«Più dei tagli, pesa il sentimento anti-casta»
C’è voluto molto tempo ma forse la politica locale un po’ di cura dimagrante l’ha fatta. Che ne pensa?
«La riduzione delle poltrone c’è — spiega il politologo Salvatore Vassallo — e questa riduzione è stata voluta ma è stato anche un processo fisiologico, sia per rispondere alla domanda di sobrietà e sia perché sono state intaccate posizioni che non avevano alcuna giustificazione. Poi vale per la politica quello che ha riguardato tutti: i cambiamenti tecnologici hanno ridotto il bisogno di posizioni di intermediazione.
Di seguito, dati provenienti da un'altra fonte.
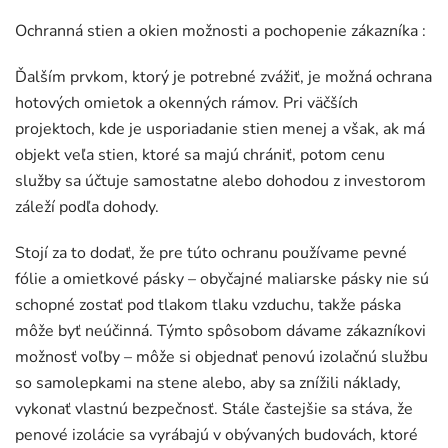
Ochranná stien a okien možnosti a pochopenie zákazníka :
Ďalším prvkom, ktorý je potrebné zvážiť, je možná ochrana
hotových omietok a okenných rámov. Pri väčších
projektoch, kde je usporiadanie stien menej a však, ak má
objekt veľa stien, ktoré sa majú chrániť, potom cenu
služby sa účtuje samostatne alebo dohodou z investorom
záleží podľa dohody.
Stojí za to dodať, že pre túto ochranu používame pevné
fólie a omietkové pásky – obyčajné maliarske pásky nie sú
schopné zostať pod tlakom tlaku vzduchu, takže páska
môže byť neúčinná. Týmto spôsobom dávame zákazníkovi
možnosť voľby – môže si objednať penovú izolačnú službu
so samolepkami na stene alebo, aby sa znížili náklady,
vykonať vlastnú bezpečnosť. Stále častejšie sa stáva, že
penové izolácie sa vyrábajú v obývaných budovách, ktoré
Basta osservare quello che succede nei Comuni, è più semplice amministrarli perché ci sono servizi standardizzati, le informazioni circolano molto rapidamente. Credo comunque che sia giusto che la politica si sia adeguata».
C’è chi, a taccuini chiusi, dice che se la politica è poco più che volontariato e non offre anche una prospettiva di carriera, i migliori se ne vanno e restano solo quelli che non hanno alternative sul mercato. Esagerato?
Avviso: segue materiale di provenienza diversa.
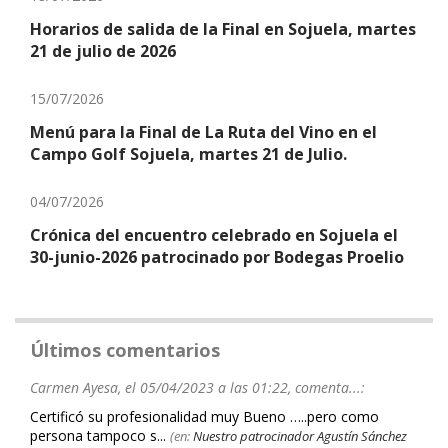
Horarios de salida de la Final en Sojuela, martes
21 de julio de 2026
15/07/2026
Menú para la Final de La Ruta del Vino en el
Campo Golf Sojuela, martes 21 de Julio.
04/07/2026
Crónica del encuentro celebrado en Sojuela el
30-junio-2026 patrocinado por Bodegas Proelio
Últimos comentarios
Carmen Ayesa, el 05/04/2023 a las 01:22, comenta...:
Certificó su profesionalidad muy Bueno …..pero como
persona tampoco s...
(en:
Nuestro patrocinador Agustín Sánchez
«Il problema principale non lo vedo determinato né dalla riduzione del numero dei posti, né da quello dei compensi perché chi decide di fare un’esperienza politica lo fa anche per motivi più nobili. Il problema piuttosto è che c’è una generale riprovazione nei confronti della politica e della cosa pubblica e che oggi manca quel riconoscimento sociale che c’era in altri periodi».
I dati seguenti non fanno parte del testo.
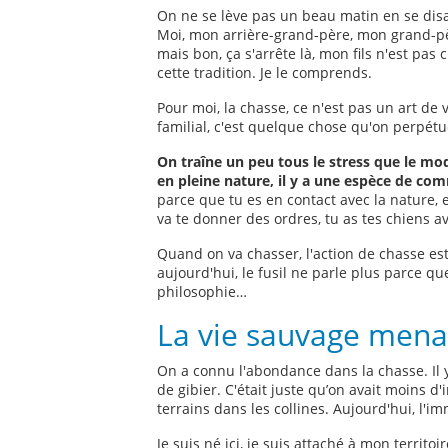
On ne se lève pas un beau matin en se disa
Moi, mon arrière-grand-père, mon grand-pè
mais bon, ça s'arrête là, mon fils n'est pas c
cette tradition. Je le comprends.
Pour moi, la chasse, ce n'est pas un art de 
familial, c'est quelque chose qu'on perpétu
On traîne un peu tous le stress que le m
en pleine nature, il y a une espèce de co
parce que tu es en contact avec la nature, 
va te donner des ordres, tu as tes chiens a
Quand on va chasser, l'action de chasse est
aujourd'hui, le fusil ne parle plus parce qu
philosophie…
La vie sauvage men
On a connu l'abondance dans la chasse. Il 
de gibier. C'était juste qu’on avait moins d'
terrains dans les collines. Aujourd'hui, l'im
Je suis né ici, je suis attaché à mon territoir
Crede che ci sia un legame tra il calo delle tessere e questa diminuita influenza del partito nel consentire un buon posto in politica?
«Il partito ha sempre avuto una fortissima organizzazione che, inutile negarlo, è stata anche consentita dal fatto che rappresentava un sistema di collocamento e di ascesa sociale alternativo al mercato e al mondo dell’istruzione».